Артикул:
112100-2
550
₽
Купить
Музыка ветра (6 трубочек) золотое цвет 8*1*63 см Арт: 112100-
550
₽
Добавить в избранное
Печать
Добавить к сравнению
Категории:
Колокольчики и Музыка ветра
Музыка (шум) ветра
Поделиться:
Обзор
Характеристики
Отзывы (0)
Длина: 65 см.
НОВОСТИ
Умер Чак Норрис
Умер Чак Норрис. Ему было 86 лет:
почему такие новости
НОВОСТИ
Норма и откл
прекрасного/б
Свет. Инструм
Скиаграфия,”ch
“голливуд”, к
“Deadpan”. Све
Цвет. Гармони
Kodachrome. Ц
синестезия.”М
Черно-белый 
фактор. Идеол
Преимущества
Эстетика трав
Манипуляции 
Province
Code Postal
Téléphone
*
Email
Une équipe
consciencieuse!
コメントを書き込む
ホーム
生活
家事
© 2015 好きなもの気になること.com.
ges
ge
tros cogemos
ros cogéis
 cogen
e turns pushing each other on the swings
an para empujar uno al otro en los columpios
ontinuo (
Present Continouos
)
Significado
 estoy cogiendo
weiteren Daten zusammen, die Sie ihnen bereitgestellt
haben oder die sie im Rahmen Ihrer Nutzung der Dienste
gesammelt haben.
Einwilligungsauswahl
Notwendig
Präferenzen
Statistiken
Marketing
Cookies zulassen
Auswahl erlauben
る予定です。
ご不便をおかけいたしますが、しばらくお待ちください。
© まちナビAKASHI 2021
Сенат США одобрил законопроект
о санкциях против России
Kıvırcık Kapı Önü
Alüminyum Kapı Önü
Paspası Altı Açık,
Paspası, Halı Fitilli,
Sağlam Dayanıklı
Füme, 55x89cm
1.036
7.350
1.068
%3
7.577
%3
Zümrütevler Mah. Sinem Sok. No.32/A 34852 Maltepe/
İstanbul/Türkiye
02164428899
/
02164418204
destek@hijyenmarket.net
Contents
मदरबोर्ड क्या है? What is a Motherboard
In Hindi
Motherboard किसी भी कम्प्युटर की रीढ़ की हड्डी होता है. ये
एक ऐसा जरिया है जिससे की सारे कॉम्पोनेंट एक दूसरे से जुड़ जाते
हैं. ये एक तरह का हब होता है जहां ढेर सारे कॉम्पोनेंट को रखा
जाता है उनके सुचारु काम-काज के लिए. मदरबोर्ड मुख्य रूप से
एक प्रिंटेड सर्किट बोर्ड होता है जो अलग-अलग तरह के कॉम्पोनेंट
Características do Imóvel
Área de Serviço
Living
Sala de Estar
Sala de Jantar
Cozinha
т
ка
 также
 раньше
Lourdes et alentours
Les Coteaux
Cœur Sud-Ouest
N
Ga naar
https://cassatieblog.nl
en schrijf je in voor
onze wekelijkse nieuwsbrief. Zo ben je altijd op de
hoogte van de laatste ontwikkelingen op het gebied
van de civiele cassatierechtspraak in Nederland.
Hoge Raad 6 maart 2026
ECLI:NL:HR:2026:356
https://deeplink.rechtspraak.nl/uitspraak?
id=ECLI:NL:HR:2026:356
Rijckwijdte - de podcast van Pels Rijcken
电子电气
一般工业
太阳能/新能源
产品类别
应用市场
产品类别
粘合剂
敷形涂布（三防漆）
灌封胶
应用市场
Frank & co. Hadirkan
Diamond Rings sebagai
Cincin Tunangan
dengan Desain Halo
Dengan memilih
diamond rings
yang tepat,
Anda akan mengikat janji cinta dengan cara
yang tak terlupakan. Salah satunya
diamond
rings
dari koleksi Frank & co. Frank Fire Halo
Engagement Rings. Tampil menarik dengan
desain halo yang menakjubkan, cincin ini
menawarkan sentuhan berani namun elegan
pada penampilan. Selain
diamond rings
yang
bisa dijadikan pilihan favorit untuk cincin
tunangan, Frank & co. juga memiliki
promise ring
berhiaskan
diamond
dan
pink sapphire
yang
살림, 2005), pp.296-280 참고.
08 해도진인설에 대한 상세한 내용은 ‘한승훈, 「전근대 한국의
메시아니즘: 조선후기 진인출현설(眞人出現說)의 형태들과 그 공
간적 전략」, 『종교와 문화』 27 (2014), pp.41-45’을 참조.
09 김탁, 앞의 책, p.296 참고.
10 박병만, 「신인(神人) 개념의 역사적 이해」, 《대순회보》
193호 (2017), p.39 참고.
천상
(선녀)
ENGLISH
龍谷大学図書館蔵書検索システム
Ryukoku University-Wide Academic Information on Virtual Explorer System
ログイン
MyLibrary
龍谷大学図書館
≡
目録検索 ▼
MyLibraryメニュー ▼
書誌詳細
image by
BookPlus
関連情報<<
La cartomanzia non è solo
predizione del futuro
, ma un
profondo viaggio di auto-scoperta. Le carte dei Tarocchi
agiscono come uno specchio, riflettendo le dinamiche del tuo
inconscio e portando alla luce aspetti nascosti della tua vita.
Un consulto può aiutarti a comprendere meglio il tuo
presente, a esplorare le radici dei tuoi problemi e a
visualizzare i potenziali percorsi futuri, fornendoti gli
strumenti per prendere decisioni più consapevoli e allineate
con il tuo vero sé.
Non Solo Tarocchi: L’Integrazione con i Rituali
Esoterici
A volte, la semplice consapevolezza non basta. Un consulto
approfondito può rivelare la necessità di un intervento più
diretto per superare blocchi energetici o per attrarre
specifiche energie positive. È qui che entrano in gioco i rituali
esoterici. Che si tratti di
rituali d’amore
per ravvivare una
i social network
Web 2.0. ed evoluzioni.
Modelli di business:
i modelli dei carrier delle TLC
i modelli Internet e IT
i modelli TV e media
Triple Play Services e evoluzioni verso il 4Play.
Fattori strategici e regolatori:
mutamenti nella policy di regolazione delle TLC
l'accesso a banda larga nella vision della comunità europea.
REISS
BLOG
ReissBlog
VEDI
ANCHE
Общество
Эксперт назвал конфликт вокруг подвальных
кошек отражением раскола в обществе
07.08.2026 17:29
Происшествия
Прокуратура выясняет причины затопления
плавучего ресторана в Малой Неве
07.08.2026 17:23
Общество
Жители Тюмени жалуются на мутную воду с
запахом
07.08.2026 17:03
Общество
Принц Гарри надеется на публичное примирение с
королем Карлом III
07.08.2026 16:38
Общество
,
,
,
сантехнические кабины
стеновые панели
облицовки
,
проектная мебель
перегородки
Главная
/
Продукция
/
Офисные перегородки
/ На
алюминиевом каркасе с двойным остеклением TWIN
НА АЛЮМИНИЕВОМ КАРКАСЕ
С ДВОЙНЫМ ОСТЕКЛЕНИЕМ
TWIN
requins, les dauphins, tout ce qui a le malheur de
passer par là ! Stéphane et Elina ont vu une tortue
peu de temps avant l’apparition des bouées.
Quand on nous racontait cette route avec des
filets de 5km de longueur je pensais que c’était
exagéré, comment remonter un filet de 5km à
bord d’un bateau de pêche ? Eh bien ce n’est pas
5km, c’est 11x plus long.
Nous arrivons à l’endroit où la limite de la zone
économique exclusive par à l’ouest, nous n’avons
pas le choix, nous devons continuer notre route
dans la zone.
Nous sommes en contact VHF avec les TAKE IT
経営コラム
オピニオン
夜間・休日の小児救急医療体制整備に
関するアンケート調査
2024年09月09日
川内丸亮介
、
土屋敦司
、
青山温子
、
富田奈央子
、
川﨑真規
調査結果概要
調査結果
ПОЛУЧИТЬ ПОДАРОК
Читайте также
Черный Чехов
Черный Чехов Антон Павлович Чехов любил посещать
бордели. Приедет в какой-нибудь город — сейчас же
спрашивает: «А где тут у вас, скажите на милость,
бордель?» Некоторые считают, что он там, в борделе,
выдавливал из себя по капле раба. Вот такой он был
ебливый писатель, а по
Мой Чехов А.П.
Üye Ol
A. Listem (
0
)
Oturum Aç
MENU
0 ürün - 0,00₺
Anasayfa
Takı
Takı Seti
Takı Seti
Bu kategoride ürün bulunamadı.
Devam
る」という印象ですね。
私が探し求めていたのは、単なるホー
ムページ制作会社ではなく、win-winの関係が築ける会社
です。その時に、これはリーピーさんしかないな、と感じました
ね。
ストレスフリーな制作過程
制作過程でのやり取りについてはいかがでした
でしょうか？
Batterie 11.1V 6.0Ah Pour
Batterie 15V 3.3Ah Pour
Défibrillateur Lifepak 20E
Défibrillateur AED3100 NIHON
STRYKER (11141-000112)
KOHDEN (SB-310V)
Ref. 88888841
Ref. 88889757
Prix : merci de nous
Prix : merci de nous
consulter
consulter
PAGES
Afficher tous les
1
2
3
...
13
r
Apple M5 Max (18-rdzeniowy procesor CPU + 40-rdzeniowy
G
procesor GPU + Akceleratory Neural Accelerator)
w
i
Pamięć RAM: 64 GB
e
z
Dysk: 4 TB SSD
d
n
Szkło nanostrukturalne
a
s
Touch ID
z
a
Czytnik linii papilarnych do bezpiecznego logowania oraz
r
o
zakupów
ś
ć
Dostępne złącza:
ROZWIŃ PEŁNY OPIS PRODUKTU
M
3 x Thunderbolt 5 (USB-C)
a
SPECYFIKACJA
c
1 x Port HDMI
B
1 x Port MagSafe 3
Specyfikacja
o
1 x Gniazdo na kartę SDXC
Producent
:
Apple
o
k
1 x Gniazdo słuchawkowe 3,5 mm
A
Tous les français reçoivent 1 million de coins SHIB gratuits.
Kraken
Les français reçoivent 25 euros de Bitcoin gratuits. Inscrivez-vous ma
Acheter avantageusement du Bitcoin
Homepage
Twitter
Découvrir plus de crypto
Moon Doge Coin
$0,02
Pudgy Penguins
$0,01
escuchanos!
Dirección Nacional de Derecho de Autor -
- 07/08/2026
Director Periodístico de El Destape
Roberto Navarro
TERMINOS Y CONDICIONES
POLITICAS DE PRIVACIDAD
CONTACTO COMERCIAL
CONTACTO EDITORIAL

▶ [WORK ORDER]
Transcribe, exactly and without additions, the lines of the records above, beginning with the line that contains "con il tuo vero sé." and ending with the line that contains "Fattori strategici e", both included.

▶ [OUTPUT OF THE TASK]
con il tuo vero sé.
Non Solo Tarocchi: L’Integrazione con i Rituali
Esoterici
A volte, la semplice consapevolezza non basta. Un consulto
approfondito può rivelare la necessità di un intervento più
diretto per superare blocchi energetici o per attrarre
specifiche energie positive. È qui che entrano in gioco i rituali
esoterici. Che si tratti di
rituali d’amore
per ravvivare una
i social network
Web 2.0. ed evoluzioni.
Modelli di business:
i modelli dei carrier delle TLC
i modelli Internet e IT
i modelli TV e media
Triple Play Services e evoluzioni verso il 4Play.
Fattori strategici e regolatori:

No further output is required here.